EXERCISE BRIEF — In the data below, find the line containing "Vidéos liées à" and the line containing "na konec letošního roku (2022).", then reproduce them and every line between, exactly. Omit pictures.
--
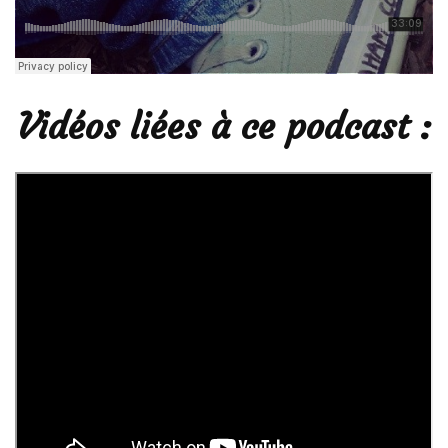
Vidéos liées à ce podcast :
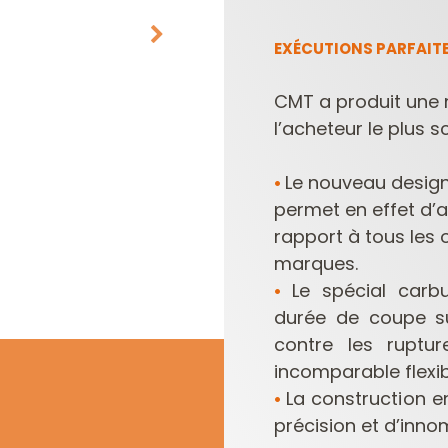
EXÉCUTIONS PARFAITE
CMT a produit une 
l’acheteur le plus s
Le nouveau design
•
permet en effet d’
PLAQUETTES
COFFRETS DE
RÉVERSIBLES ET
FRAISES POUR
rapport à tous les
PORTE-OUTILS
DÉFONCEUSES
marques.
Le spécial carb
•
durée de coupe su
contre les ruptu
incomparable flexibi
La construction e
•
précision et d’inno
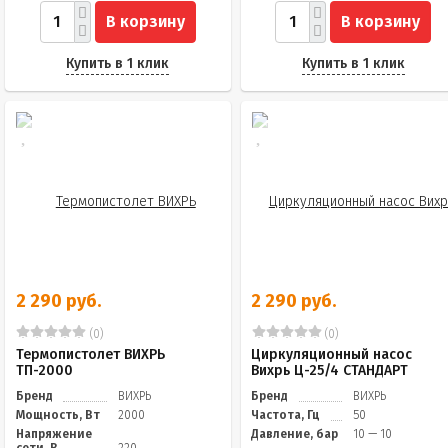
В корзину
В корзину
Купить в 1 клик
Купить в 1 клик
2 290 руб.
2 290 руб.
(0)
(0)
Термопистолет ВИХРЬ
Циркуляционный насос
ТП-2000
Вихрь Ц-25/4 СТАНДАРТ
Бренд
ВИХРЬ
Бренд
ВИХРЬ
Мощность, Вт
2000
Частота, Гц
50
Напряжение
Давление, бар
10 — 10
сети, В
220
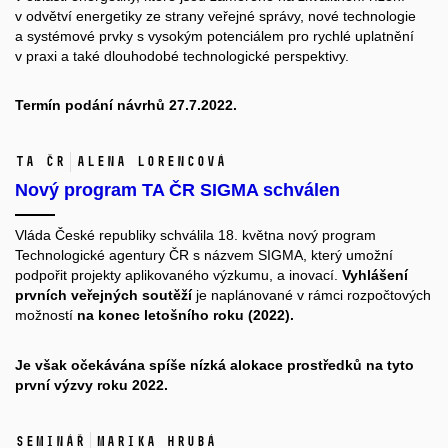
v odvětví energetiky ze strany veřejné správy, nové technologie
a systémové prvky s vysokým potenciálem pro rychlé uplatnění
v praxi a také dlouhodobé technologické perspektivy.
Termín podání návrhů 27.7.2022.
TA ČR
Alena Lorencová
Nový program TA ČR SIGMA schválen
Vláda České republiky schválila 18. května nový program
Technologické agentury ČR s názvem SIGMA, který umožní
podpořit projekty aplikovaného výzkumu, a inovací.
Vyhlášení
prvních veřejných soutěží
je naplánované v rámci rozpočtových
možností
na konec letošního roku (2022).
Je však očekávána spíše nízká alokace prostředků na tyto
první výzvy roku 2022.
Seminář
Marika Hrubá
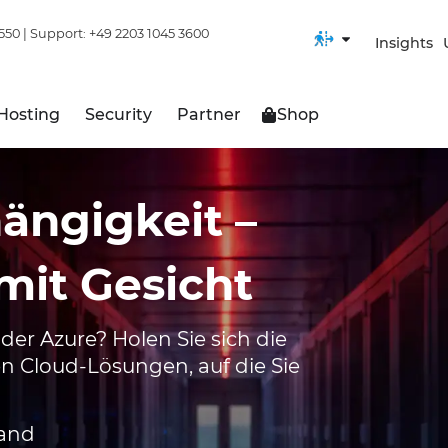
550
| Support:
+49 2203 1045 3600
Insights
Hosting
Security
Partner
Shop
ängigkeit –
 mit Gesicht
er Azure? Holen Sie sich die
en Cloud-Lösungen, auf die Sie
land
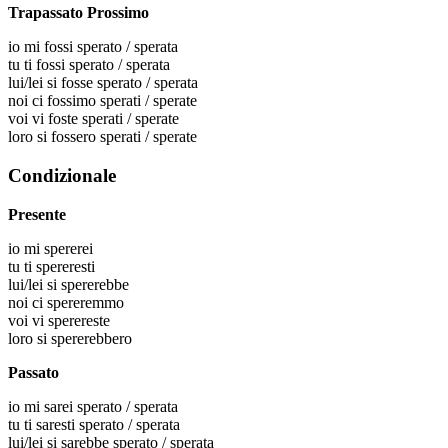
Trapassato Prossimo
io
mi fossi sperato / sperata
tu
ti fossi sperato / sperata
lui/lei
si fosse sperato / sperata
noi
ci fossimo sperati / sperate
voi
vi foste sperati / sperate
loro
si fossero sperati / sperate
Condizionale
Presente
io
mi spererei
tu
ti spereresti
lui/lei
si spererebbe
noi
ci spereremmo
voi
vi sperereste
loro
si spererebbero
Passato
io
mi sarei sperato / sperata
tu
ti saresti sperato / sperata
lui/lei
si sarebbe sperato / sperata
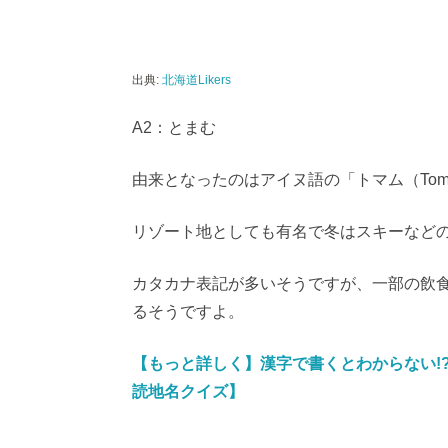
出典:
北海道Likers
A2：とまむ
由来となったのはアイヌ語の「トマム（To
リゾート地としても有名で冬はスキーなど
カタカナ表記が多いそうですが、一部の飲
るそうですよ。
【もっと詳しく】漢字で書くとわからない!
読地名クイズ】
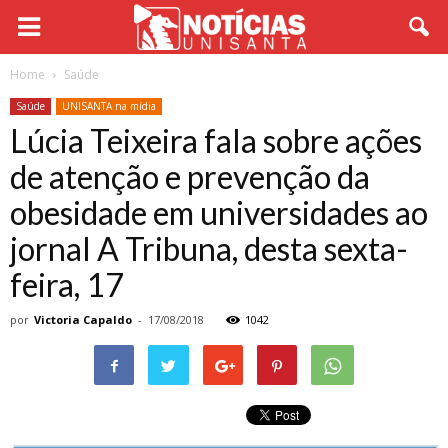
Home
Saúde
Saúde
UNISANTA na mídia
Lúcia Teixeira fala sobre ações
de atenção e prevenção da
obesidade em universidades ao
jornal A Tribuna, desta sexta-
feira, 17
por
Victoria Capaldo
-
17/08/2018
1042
--
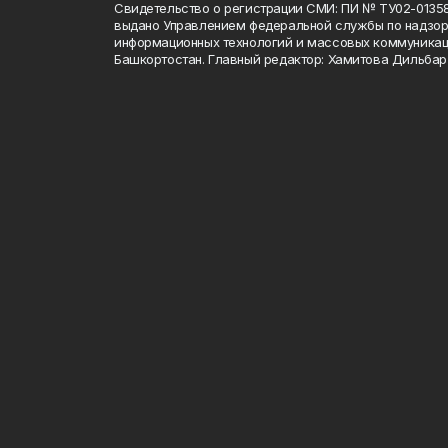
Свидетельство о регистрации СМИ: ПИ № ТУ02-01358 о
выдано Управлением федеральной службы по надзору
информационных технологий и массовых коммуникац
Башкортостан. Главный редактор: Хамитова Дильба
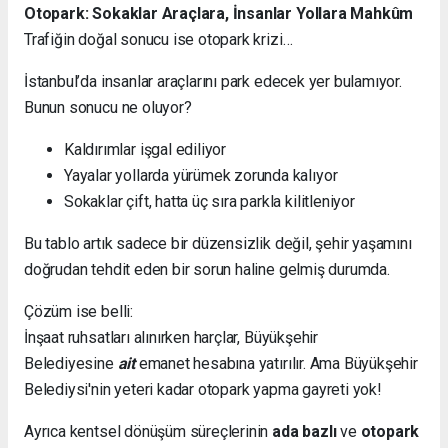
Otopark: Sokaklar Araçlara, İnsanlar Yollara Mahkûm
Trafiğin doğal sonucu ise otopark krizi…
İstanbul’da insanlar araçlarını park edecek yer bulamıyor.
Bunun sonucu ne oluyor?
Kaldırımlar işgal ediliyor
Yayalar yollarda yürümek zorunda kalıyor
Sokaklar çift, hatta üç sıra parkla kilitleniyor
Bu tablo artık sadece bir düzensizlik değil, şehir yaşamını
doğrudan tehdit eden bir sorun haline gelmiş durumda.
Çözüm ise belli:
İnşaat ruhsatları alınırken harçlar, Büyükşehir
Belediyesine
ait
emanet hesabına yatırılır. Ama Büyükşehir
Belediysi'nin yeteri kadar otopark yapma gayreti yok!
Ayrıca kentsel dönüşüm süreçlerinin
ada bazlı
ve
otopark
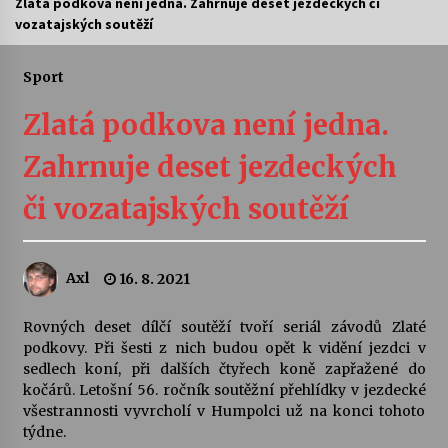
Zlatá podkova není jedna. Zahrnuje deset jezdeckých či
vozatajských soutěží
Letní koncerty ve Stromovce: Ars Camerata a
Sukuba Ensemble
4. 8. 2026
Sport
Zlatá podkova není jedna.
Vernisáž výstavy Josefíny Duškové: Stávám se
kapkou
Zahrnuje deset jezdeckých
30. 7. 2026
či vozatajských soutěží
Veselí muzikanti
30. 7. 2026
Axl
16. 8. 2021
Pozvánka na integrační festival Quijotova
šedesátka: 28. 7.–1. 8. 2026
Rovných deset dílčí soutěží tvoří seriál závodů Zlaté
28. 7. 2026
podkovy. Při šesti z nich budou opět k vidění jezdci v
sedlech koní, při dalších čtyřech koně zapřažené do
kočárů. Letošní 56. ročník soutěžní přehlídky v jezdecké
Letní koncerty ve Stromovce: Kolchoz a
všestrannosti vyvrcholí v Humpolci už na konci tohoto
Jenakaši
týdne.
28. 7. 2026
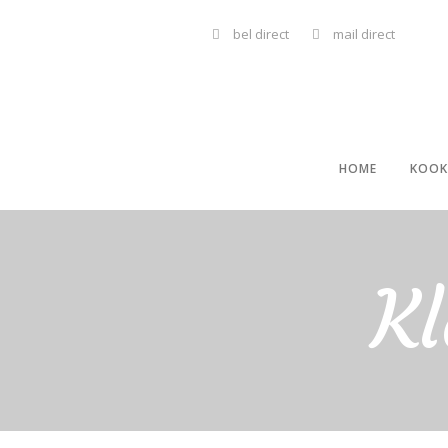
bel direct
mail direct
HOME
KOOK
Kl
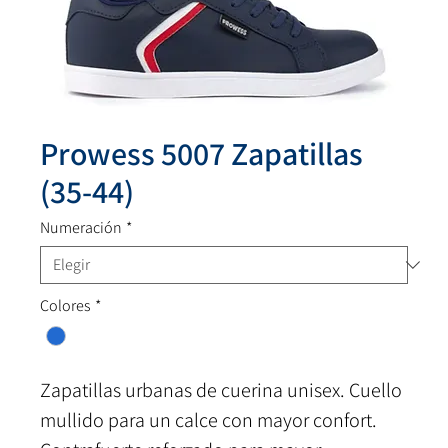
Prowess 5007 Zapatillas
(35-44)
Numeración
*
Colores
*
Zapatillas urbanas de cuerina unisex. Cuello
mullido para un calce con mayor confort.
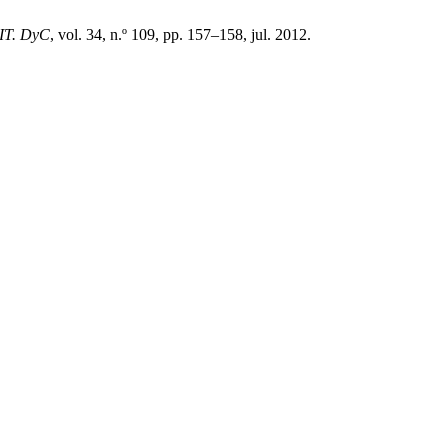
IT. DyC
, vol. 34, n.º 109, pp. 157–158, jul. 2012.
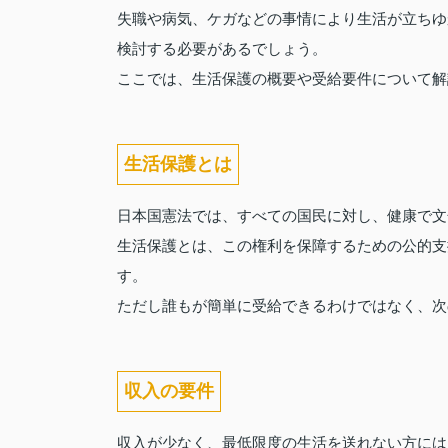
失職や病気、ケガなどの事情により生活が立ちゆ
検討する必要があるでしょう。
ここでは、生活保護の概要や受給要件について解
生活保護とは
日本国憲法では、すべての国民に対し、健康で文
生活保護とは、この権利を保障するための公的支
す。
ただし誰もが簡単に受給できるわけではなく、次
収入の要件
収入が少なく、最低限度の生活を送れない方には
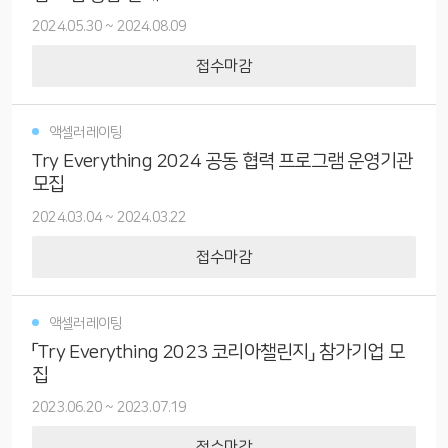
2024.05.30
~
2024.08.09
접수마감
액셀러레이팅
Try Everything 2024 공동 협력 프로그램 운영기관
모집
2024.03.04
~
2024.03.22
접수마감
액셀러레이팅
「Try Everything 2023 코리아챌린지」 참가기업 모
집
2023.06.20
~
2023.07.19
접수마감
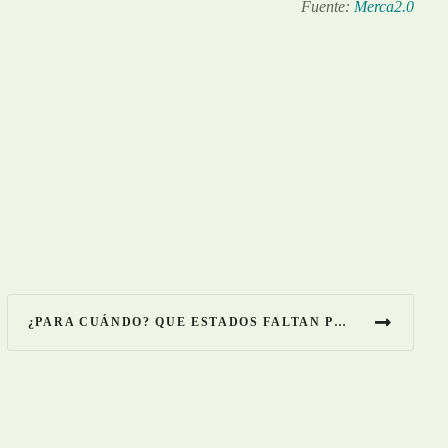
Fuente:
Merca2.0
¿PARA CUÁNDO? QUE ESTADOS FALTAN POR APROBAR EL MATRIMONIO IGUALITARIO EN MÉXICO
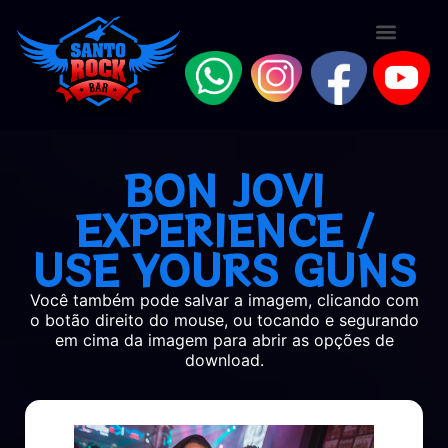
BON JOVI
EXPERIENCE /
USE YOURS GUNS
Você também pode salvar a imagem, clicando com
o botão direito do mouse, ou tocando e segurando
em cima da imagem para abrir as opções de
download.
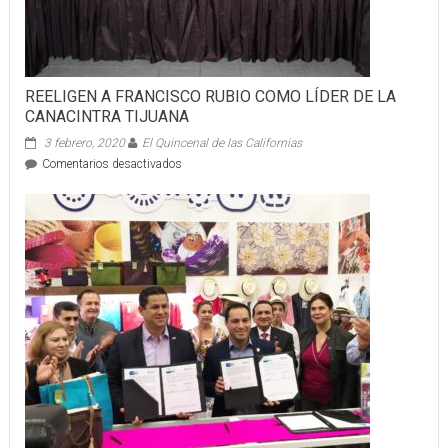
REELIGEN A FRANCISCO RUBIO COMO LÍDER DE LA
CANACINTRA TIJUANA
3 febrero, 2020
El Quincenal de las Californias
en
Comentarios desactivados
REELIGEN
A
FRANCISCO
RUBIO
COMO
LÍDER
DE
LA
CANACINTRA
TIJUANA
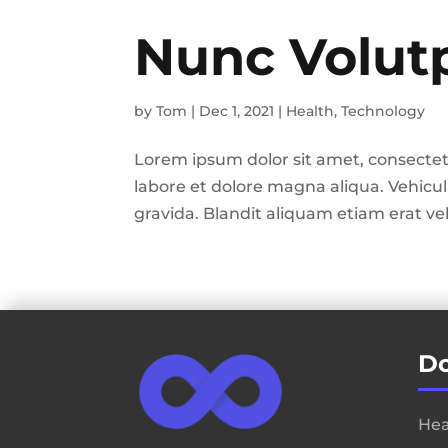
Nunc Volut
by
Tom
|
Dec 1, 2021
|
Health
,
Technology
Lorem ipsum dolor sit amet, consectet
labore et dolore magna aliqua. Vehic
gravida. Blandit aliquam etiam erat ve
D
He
--
SOLUTION TO THE PROBLEM —
Vidéos liées à ce podcast :
EXÉCUTIONS PARFAITE
CMT a produit une 
l’acheteur le plus s
Le nouveau design
•
permet en effet d’
PLAQUETTES
COFFRETS DE
RÉVERSIBLES ET
FRAISES POUR
rapport à tous les
PORTE-OUTILS
DÉFONCEUSES
marques.
Le spécial carb
•
durée de coupe su
contre les ruptu
incomparable flexibi
La construction e
•
précision et d’inno
В корзину
В корзину
Купить в 1 клик
Купить в 1 клик
2 290 руб.
2 290 руб.
(0)
(0)
Термопистолет ВИХРЬ
Циркуляционный насос
ТП-2000
Вихрь Ц-25/4 СТАНДАРТ
Бренд
ВИХРЬ
Бренд
ВИХРЬ
Мощность, Вт
2000
Частота, Гц
50
Напряжение
Давление, бар
10 — 10
сети, В
220
v odvětví energetiky ze strany veřejné správy, nové technologie
a systémové prvky s vysokým potenciálem pro rychlé uplatnění
v praxi a také dlouhodobé technologické perspektivy.
Termín podání návrhů 27.7.2022.
TA ČR
Alena Lorencová
Nový program TA ČR SIGMA schválen
Vláda České republiky schválila 18. května nový program
Technologické agentury ČR s názvem SIGMA, který umožní
podpořit projekty aplikovaného výzkumu, a inovací.
Vyhlášení
prvních veřejných soutěží
je naplánované v rámci rozpočtových
možností
na konec letošního roku (2022).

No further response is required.